In March 2020, Amazon suspended the rate requirements but the plaintiffs claimed the change was not communicated properly to employees until July. Allegedly there is still confusion on this new policy and productivity requirements could be reinstated at any time. Amazon contact traces COVID-19 infections among its employees, but many plaintiffs claim that it was failing to do so adequately.
Additionally, the plaintiffs said that Amazon was failing to clearly communicate to their employees the availability of leave related to COVID-19 and did not pay workers for their required leave promptly. Lastly, the plaintiffs also said that Amazon’s leave policies were insufficient in encouraging workers to take time off of work if they experienced symptoms if COVID-19.
The plaintiffs sought to require Amazon to communicate clearly the COVID-19 paid leave law so that when workers experience COVID-19 symptoms, they should not come into work and will be paid on their next paycheck for taking quarantine leave.
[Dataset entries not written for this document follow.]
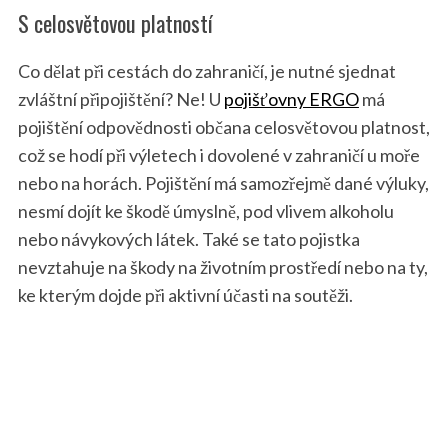
S celosvětovou platností
Co dělat při cestách do zahraničí, je nutné sjednat
zvláštní připojištění? Ne! U
pojišťovny ERGO
má
pojištění odpovědnosti občana celosvětovou platnost,
což se hodí při výletech i dovolené v zahraničí u moře
nebo na horách. Pojištění má samozřejmě dané výluky,
nesmí dojít ke škodě úmyslně, pod vlivem alkoholu
nebo návykových látek. Také se tato pojistka
nevztahuje na škody na životním prostředí nebo na ty,
ke kterým dojde při aktivní účasti na soutěži.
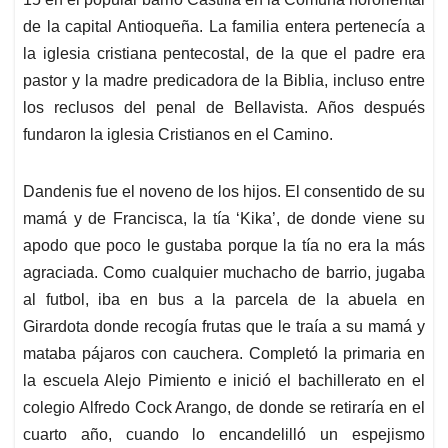
de la capital Antioqueña. La familia entera pertenecía a
la iglesia cristiana pentecostal, de la que el padre era
pastor y la madre predicadora de la Biblia, incluso entre
los reclusos del penal de Bellavista. Años después
fundaron la iglesia Cristianos en el Camino.
Dandenis fue el noveno de los hijos. El consentido de su
mamá y de Francisca, la tía ‘Kika’, de donde viene su
apodo que poco le gustaba porque la tía no era la más
agraciada. Como cualquier muchacho de barrio, jugaba
al futbol, iba en bus a la parcela de la abuela en
Girardota donde recogía frutas que le traía a su mamá y
mataba pájaros con cauchera. Completó la primaria en
la escuela Alejo Pimiento e inició el bachillerato en el
colegio Alfredo Cock Arango, de donde se retiraría en el
cuarto año, cuando lo encandelilló un espejismo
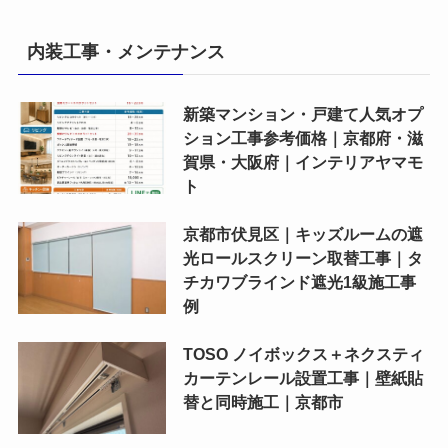
内装工事・メンテナンス
新築マンション・戸建て人気オプ
ション工事参考価格｜京都府・滋
賀県・大阪府｜インテリアヤマモ
ト
京都市伏見区｜キッズルームの遮
光ロールスクリーン取替工事｜タ
チカワブラインド遮光1級施工事
例
TOSO ノイボックス＋ネクスティ
カーテンレール設置工事｜壁紙貼
替と同時施工｜京都市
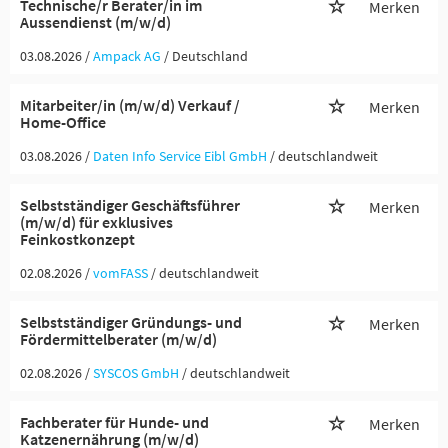
Technische/r Berater/in im
Merken
Aussendienst (m/w/d)
03.08.2026 /
Ampack AG
/ Deutschland
Mitarbeiter/in (m/w/d) Verkauf /
Merken
Home-Office
03.08.2026 /
Daten Info Service Eibl GmbH
/ deutschlandweit
Selbstständiger Geschäftsführer
Merken
(m/w/d) für exklusives
Feinkostkonzept
02.08.2026 /
vomFASS
/ deutschlandweit
Selbstständiger Gründungs- und
Merken
Fördermittelberater (m/w/d)
02.08.2026 /
SYSCOS GmbH
/ deutschlandweit
Fachberater für Hunde- und
Merken
Katzenernährung (m/w/d)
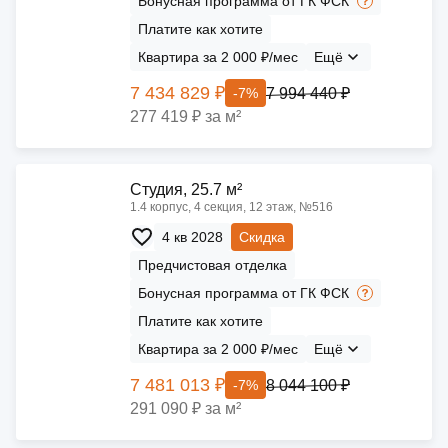
Бонусная программа от ГК ФСК
Платите как хотите
Квартира за 2 000 ₽/мес
Ещё
7 434 829 ₽
7 994 440 ₽
-7%
277 419 ₽ за м²
Cтудия, 25.7 м²
1.4 корпус, 4 секция, 12 этаж, №516
4 кв 2028
Скидка
Предчистовая отделка
Бонусная программа от ГК ФСК
Платите как хотите
Квартира за 2 000 ₽/мес
Ещё
7 481 013 ₽
8 044 100 ₽
-7%
291 090 ₽ за м²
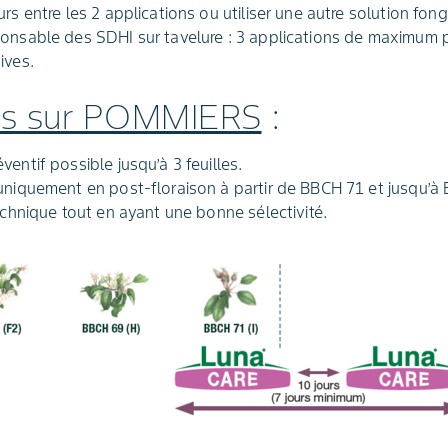
rs entre les 2 applications ou utiliser une autre solution fong
onsable des SDHI sur tavelure : 3 applications de maximum p
ives.
tés sur POMMIERS
:
entif possible jusqu’à 3 feuilles.
uniquement en post-floraison à partir de BBCH 71 et jusqu’à 
echnique tout en ayant une bonne sélectivité.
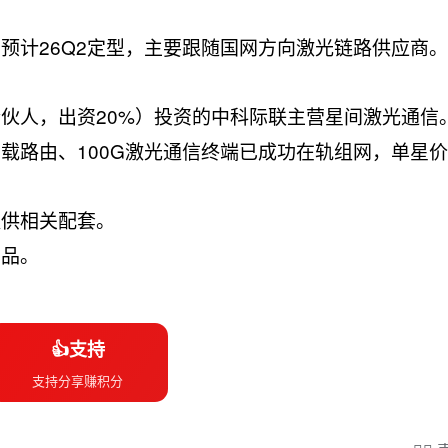
预计26Q2定型，主要跟随国网方向激光链路供应商
伙人，出资20%）投资的中科际联主营星间激光通信
载路由、100G激光通信终端已成功在轨组网，单星
提供相关配套。
产品。
👍支持
支持分享赚积分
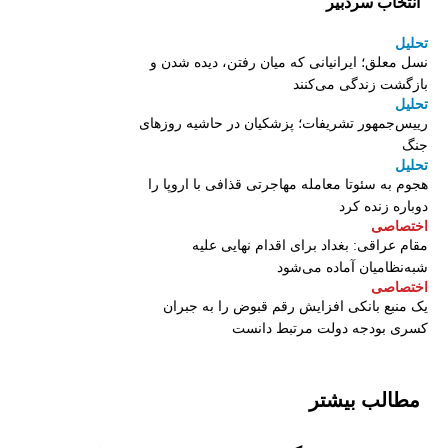
انتخاب سردبیر
تحلیل
نسل معلق؛ ایرانیانی که میان رفتن، دیده شدن و
بازگشت زندگی می‌کنند
تحلیل
رییس‌جمهور تشریفات؛ پزشکیان در حاشیه روزهای
جنگ
تحلیل
هجوم به سئوتا معامله مهاجرتی قذافی با اروپا را
دوباره زنده کرد
اختصاصی
مقام عراقی: بغداد برای اقدام نهایی علیه
شبه‌نظامیان آماده می‌شود
اختصاصی
یک منبع بانکی افزایش رقم قبوض را به جبران
کسری بودجه دولت مرتبط دانست
مطالب بیشتر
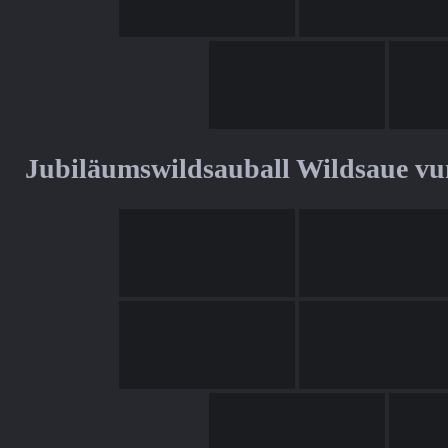
Jubiläumswildsauball Wildsaue v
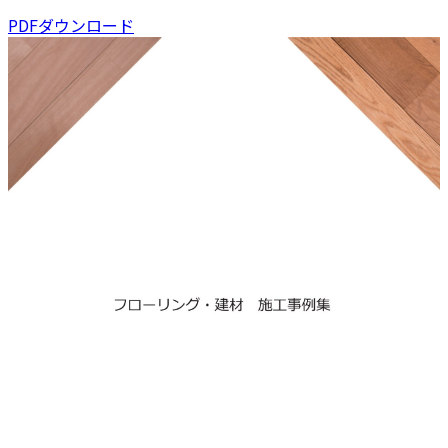
PDFダウンロード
Also, to continue the rate requirement suspension and refrain from counting the amount of hand-washing and bathroom breaks against TOT requirements, Provide workers with time and tools to clean their workstations properly, comply with New York’s COVID-19 paid-leave law, and for Amazon to improve its contact-tracing efforts.
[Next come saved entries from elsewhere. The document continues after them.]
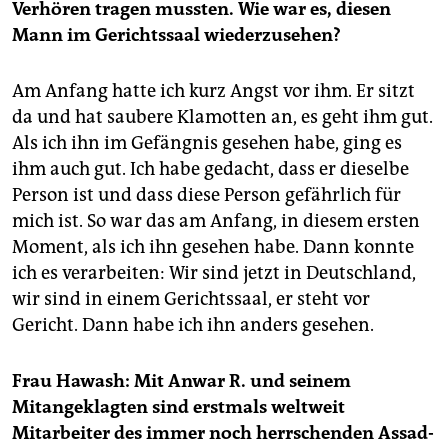
Verhören tragen mussten. Wie war es, diesen
Mann im Gerichtssaal wiederzusehen?
Am Anfang hatte ich kurz Angst vor ihm. Er sitzt
da und hat saubere Klamotten an, es geht ihm gut.
Als ich ihn im Gefängnis gesehen habe, ging es
ihm auch gut. Ich habe gedacht, dass er dieselbe
Person ist und dass diese Person gefährlich für
mich ist. So war das am Anfang, in diesem ersten
Moment, als ich ihn gesehen habe. Dann konnte
ich es verarbeiten: Wir sind jetzt in Deutschland,
wir sind in einem Gerichtssaal, er steht vor
Gericht. Dann habe ich ihn anders gesehen.
Frau Hawash: Mit Anwar R. und seinem
Mitangeklagten sind erstmals weltweit
Mitarbeiter des immer noch herrschenden Assad-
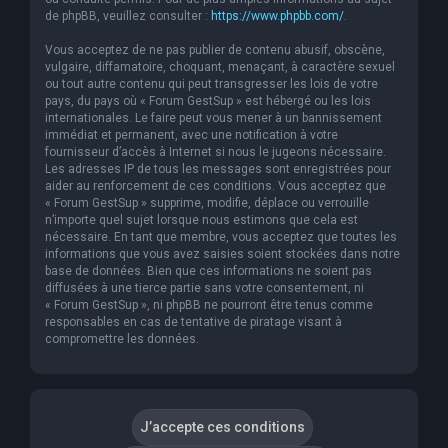
de phpBB, veuillez consulter :
https://www.phpbb.com/
.
Vous acceptez de ne pas publier de contenu abusif, obscène,
vulgaire, diffamatoire, choquant, menaçant, à caractère sexuel
ou tout autre contenu qui peut transgresser les lois de votre
pays, du pays où « Forum GestSup » est hébergé ou les lois
internationales. Le faire peut vous mener à un bannissement
immédiat et permanent, avec une notification à votre
fournisseur d’accès à Internet si nous le jugeons nécessaire.
Les adresses IP de tous les messages sont enregistrées pour
aider au renforcement de ces conditions. Vous acceptez que
« Forum GestSup » supprime, modifie, déplace ou verrouille
n’importe quel sujet lorsque nous estimons que cela est
nécessaire. En tant que membre, vous acceptez que toutes les
informations que vous avez saisies soient stockées dans notre
base de données. Bien que ces informations ne soient pas
diffusées à une tierce partie sans votre consentement, ni
« Forum GestSup », ni phpBB ne pourront être tenus comme
responsables en cas de tentative de piratage visant à
compromettre les données.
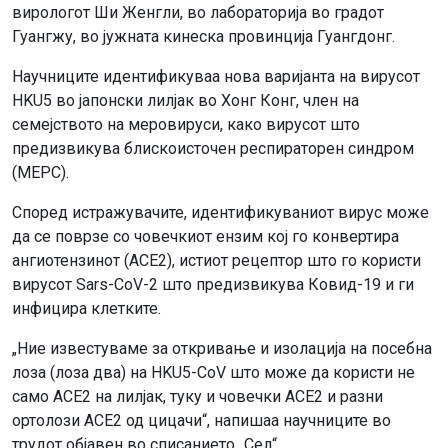
вирологот Ши Женгли, во лабораторија во градот
Гуангжу, во јужната кинеска провинција Гуангдонг.
Научниците идентификуваа нова варијанта на вирусот
HKU5 во јапонски лилјак во Хонг Конг, член на
семејството на меровируси, како вирусот што
предизвикува блискоисточен респираторен синдром
(МЕРС).
Според истражувачите, идентификуваниот вирус може
да се поврзе со човечкиот ензим кој го конвертира
ангиотензинот (ACE2), истиот рецептор што го користи
вирусот Sars-CoV-2 што предизвикува Ковид-19 и ги
инфицира клетките.
„Ние известуваме за откривање и изолација на посебна
лоза (лоза два) на HKU5-CoV што може да користи не
само ACE2 на лилјак, туку и човечки ACE2 и разни
ортолози ACE2 од цицачи“, напишаа научниците во
трудот објавен во списанието „Сел“.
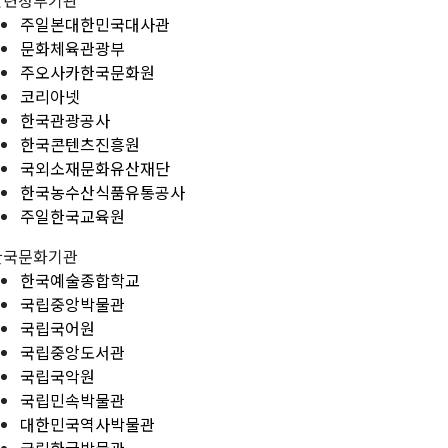
관련정부기관
주일본대한민국대사관
문화체육관광부
주오사카한국문화원
코리아넷
한국관광공사
한국콘텐츠진흥원
국외소재문화유산재단
한국농수산식품유통공사
주일한국교육원
한국문화기관
한국예술종합학교
국립중앙박물관
국립국어원
국립중앙도서관
국립국악원
국립민속박물관
대한민국역사박물관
The court decided that “No doubt, shutting down JFK completely during the pandemic while continuing to provide employees with pay and benefits would be the best protection against contagion at the workplace. But someone has to strike a balance between maintaining some level of operations in conjunction with some level of protective measures. The question is whether it should be OSHA or the courts.” The courts decided that they are not experts on public health and workplace safety matters and that OSHA would be better equipped to handle this case. The court’s decisions could lead to inconsistent rulings, while OSHA determinations would be more flexible and ensure uniformity, the court said.
Additionally the court decided that New York’s workers’ compensation law preempts plaintiffs’ NYLL Section 200 claim for past harm and that COVID-19 leave did not constitute wages for purposes of Section 191, the court decided.
An Amazon spokesperson said, “Nothing is more important than the health and safety of our employees, which is why at the onset of the pandemic we moved quickly to make more than 150 COVID-19 related process changes. And, we continue to innovate, learn and improve the measures we have in place to protect our teams.” Groups that represent the workers called the decision “devastating” for Amazon and said they are considering whether to appeal.